> EXERCISE DESCRIPTION:
Print nothing but the lines below starting at the line that holds "ánimo. Me ayudó" and ending at the line that holds "en colectivo", including both, each exactly as written.

Transcribed page contents
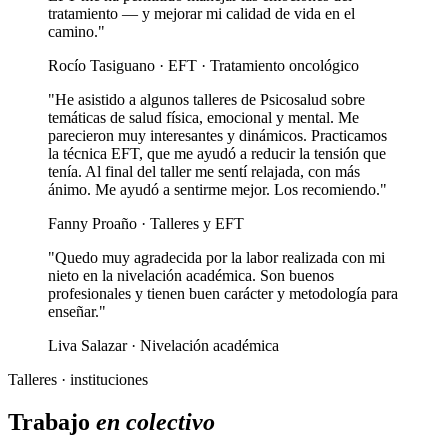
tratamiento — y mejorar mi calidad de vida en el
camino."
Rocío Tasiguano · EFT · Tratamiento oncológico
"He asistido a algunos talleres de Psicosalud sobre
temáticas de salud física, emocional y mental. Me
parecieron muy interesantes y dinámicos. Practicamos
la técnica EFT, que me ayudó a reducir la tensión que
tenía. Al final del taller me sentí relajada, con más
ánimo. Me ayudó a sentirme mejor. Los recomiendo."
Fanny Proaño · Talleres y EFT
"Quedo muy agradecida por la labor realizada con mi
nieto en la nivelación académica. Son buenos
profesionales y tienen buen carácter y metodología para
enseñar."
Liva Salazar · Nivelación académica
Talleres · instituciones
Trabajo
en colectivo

---

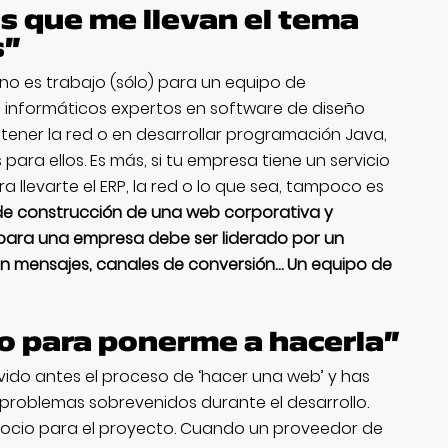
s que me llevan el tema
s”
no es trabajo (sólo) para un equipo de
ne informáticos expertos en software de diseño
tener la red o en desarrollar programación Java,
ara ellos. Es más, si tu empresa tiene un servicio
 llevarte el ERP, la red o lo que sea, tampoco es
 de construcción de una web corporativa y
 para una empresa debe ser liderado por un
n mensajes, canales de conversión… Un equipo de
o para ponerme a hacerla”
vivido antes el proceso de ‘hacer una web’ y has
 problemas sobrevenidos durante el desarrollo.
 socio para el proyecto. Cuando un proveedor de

---

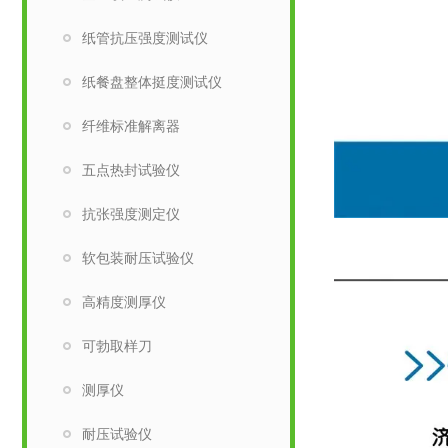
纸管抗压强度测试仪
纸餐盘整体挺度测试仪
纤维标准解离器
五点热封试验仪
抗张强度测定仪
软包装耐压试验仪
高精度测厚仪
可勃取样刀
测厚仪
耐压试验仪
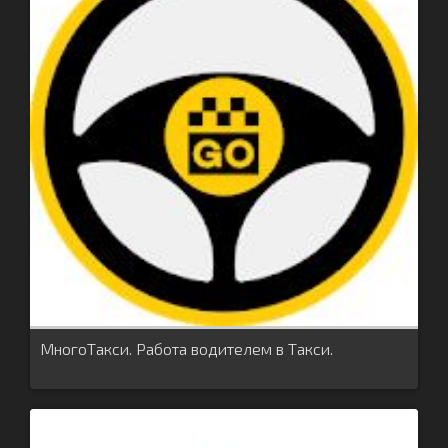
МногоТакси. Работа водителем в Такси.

> TASK ANSWER:
ánimo. Me ayudó a sentirme mejor. Los recomiendo."
Fanny Proaño · Talleres y EFT
"Quedo muy agradecida por la labor realizada con mi
nieto en la nivelación académica. Son buenos
profesionales y tienen buen carácter y metodología para
enseñar."
Liva Salazar · Nivelación académica
Talleres · instituciones
Trabajo
en colectivo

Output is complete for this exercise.